▶ Work item: Every line of the data that includes "neque" should be copied out.

BEGIN

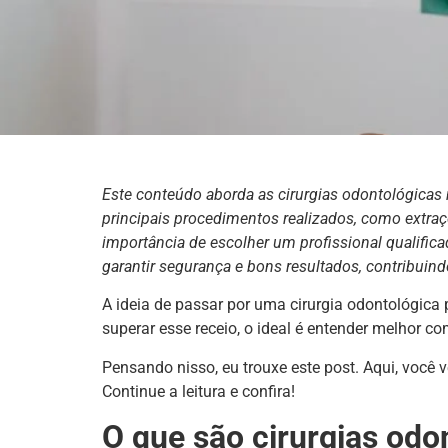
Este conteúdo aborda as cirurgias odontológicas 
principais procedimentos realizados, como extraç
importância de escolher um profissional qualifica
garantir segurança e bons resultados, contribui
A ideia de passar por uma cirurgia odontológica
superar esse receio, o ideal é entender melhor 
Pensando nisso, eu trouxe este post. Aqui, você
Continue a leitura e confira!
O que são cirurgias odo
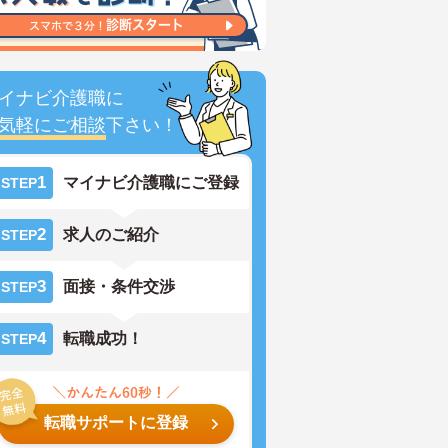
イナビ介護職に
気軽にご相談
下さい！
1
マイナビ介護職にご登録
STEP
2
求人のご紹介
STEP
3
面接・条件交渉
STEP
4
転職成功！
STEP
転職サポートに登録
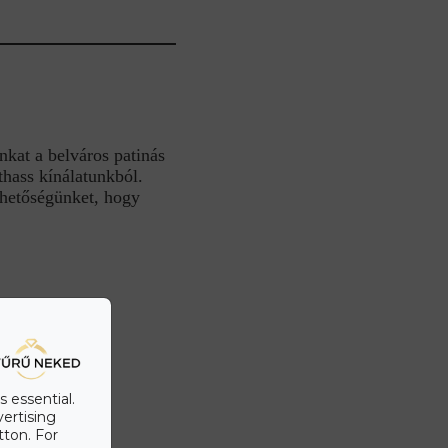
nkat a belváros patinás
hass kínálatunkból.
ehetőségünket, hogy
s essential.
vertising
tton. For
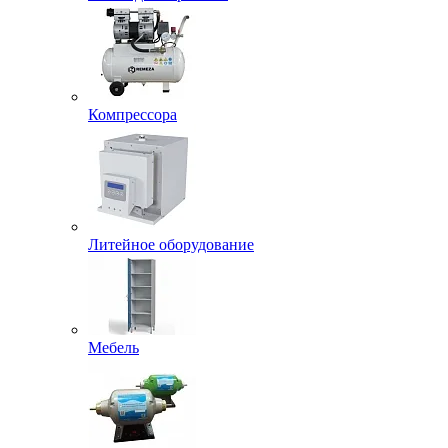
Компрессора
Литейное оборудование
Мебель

END
BEGIN

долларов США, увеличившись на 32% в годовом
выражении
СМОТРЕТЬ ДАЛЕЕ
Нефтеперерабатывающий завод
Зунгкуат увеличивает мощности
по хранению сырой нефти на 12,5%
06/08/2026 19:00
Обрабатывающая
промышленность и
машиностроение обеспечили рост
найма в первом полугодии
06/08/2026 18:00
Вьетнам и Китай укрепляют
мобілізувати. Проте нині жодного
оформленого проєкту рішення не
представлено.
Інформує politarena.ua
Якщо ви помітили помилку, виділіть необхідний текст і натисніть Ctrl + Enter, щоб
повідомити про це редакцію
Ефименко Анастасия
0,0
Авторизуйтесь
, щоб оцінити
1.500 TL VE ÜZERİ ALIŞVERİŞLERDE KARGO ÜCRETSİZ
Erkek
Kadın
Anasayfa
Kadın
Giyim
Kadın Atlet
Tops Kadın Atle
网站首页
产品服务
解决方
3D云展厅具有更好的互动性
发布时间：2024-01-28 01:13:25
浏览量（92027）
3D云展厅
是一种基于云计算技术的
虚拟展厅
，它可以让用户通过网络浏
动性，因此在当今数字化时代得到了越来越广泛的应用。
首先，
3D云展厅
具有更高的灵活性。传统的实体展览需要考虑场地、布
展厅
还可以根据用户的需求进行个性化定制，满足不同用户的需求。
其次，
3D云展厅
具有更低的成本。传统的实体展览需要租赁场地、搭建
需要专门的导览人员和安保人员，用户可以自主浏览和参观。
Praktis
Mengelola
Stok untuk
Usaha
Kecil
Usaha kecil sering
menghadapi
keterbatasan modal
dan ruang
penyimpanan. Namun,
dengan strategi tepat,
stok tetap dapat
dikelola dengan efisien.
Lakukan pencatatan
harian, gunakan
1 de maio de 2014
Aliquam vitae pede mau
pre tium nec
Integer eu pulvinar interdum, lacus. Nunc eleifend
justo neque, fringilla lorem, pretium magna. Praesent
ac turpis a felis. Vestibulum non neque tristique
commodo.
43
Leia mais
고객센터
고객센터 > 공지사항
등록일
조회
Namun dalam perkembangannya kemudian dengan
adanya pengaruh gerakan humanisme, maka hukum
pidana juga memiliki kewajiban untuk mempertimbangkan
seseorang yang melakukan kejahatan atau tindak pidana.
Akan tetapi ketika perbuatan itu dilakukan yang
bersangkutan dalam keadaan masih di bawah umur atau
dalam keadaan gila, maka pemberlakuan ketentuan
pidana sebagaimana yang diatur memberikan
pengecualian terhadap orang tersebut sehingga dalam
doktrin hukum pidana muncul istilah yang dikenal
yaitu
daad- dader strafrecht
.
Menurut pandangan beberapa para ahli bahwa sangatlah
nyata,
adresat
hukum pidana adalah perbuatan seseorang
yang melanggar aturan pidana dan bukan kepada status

END
BEGIN

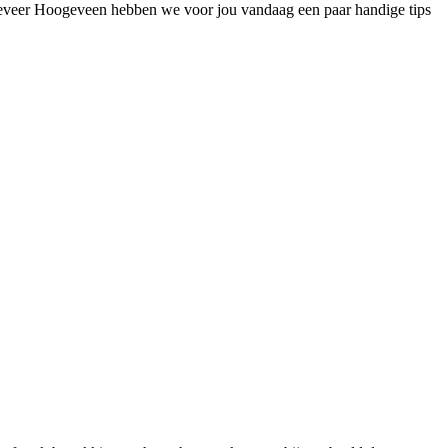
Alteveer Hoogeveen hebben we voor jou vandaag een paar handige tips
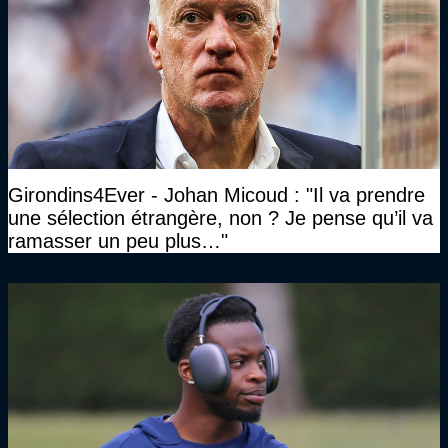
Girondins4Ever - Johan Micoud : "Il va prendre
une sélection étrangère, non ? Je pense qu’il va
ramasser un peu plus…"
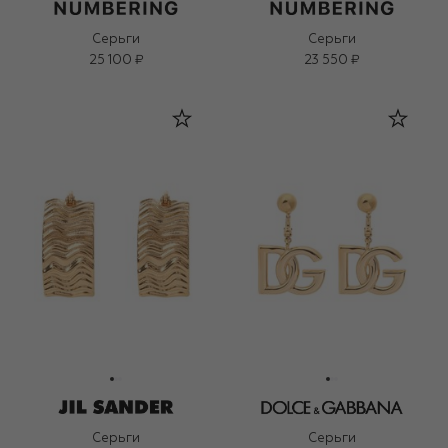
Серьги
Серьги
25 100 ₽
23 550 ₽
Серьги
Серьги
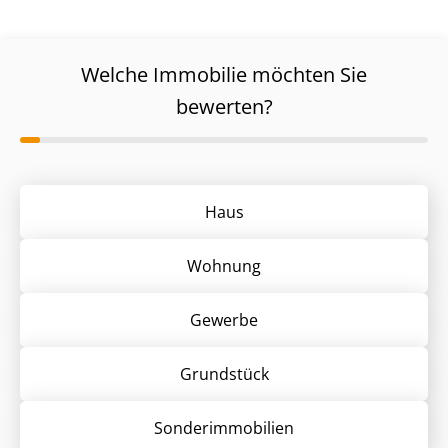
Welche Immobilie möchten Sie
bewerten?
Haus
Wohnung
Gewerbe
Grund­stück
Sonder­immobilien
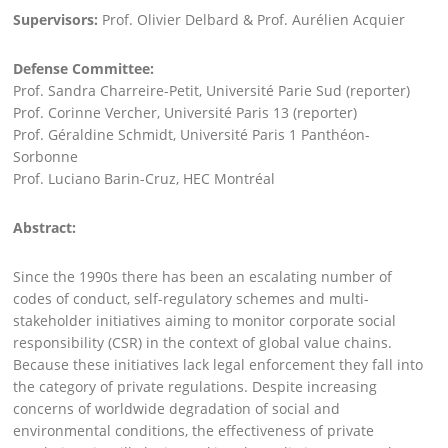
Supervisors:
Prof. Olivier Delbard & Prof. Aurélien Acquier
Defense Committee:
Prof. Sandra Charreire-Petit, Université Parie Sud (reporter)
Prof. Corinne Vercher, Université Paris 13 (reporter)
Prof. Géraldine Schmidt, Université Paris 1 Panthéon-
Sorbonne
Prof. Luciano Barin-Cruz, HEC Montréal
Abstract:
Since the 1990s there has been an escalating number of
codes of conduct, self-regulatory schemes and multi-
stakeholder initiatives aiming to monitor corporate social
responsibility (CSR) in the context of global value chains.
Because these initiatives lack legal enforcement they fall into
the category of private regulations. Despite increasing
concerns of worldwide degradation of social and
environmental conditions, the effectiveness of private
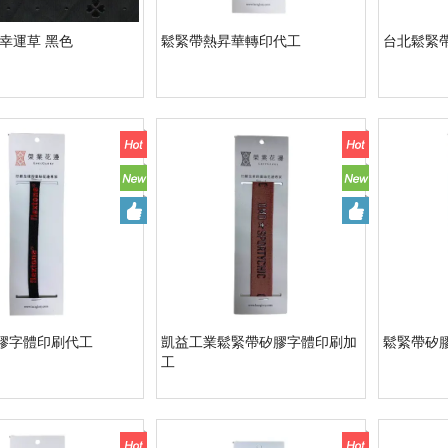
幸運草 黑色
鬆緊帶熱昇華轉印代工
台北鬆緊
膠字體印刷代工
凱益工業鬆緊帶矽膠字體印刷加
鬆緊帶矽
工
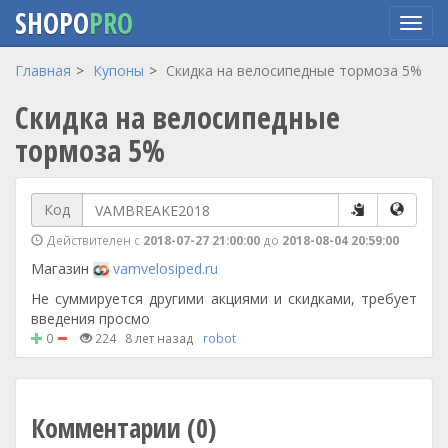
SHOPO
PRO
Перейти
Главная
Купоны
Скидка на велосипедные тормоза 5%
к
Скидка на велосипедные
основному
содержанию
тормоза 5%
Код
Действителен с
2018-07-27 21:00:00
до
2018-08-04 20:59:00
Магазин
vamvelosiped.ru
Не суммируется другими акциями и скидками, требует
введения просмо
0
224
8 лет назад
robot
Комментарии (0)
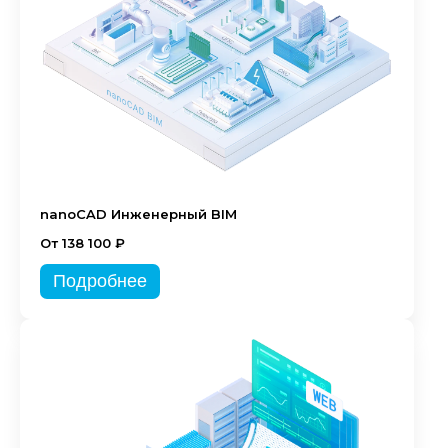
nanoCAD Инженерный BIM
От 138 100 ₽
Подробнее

END

▶ Solution to this exercise:
justo neque, fringilla lorem, pretium magna. Praesent
ac turpis a felis. Vestibulum non neque tristique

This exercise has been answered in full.